Wells Fargo has improved operating efficiencies, which help it increase net interest income. Leon says the bank’s portfolio of commercial loans to small and midsize businesses is performing well, and its overall business is stable. An end to the Federal Reserve’s asset cap could be a bullish catalyst at some point as well.

CFRA has a “buy” rating and $50 price target for WFC stock, which closed at $39.66 on April 27.

Morgan Stanley (MS)

Morgan Stanley is one of the largest U.S. investment banks. The stock also pays a 3.5% dividend, highest on this list.

Leon says Morgan Stanley has negligible exposure to unrealized losses on assets held to maturity, and he expects the bank to gain wallet share over the next 18 months. He anticipates equity and debt capital markets will soon recover and says the merger and acquisition pipeline is already starting to improve.

Leon says Morgan Stanley’s diversified asset and wealth management business creates significant shareholder value. CFRA has a “strong buy” rating and $105 price target for MS stock, which closed at $90.26 on April 27.

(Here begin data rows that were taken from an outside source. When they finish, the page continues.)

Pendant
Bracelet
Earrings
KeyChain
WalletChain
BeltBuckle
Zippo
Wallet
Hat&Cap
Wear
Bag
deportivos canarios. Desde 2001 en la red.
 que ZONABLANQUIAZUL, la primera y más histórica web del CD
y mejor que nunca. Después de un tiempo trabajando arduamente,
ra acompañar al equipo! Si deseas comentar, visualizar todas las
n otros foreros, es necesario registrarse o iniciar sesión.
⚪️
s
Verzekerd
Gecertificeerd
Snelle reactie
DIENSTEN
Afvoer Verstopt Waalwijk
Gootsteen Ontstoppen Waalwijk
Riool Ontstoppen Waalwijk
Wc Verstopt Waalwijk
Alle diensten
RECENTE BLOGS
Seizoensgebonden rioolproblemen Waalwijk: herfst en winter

American Express Co. (AXP)

American Express is a financial services company that specializes in credit cards, digital payments and travel services. Analyst Alexander Yokum says American Express should generate more than 30% earnings growth over the next two years while its major competitors all experience earnings contractions.

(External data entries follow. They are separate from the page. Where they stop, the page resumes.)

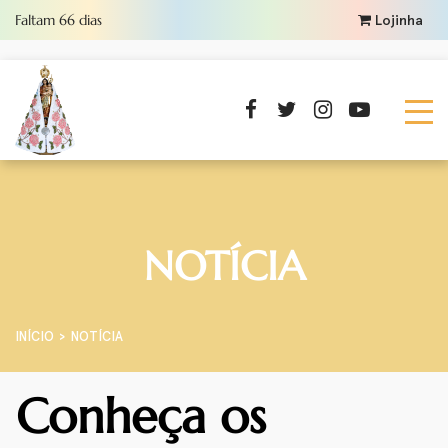
Faltam
66
dias
Lojinha
NOTÍCIA
INÍCIO
NOTÍCIA
Conheça os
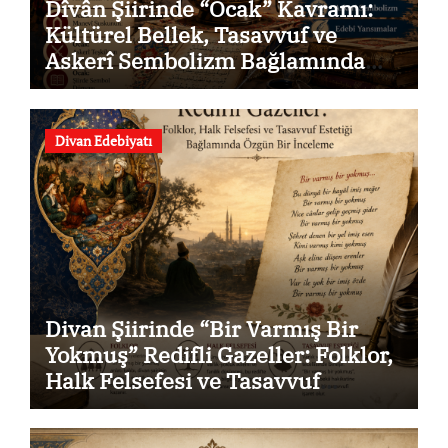
Dîvân Şiirinde “Ocak” Kavramı:
Kültürel Bellek, Tasavvuf ve
Askerî Sembolizm Bağlamında
Özgün Bir İnceleme
Divan Edebiyatı
Divan Şiirinde “Bir Varmış Bir
Yokmuş” Redifli Gazeller: Folklor,
Halk Felsefesi ve Tasavvuf
Estetiği Bağlamında Özgün Bir
İnceleme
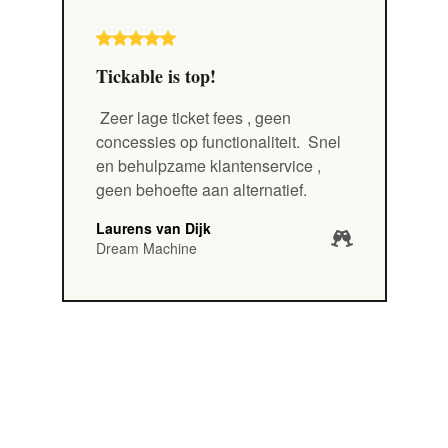
Tickable is top!
Zeer lage ticket fees
, geen
concessies op functionaliteit.
Snel
en behulpzame klantenservice
,
geen behoefte aan alternatief.
Laurens van Dijk
Dream Machine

Yokum says healthy spending growth, expanding card fees and moderation of marketing expenses will boost earnings. In addition, he says American Express’ low loan-loss provisions, just 6% of total revenue, are a reflection of its insulation from credit risk. CFRA has a “strong buy” rating and $215 price target for AXP stock, which closed at $158.45 on April 27.

S&P Global Inc. (SPGI)

S&P Global provides credit ratings services and data analytics. It also operates S&P Dow Jones, which manages the S&P 500, the Dow Jones Industrial Average and other popular benchmark indexes.

Yokum says S&P’s ratings business bottomed in late 2022 and will recover over the next two years. In addition, he says the company should benefit from a more stable interest rate environment and less economic uncertainty.

Yokum says investors do not fully appreciate the financial stability the IHS Markit acquisition will provide. CFRA has a “buy” rating and $425 price target for SPGI stock, which closed at $355.58 on April 27.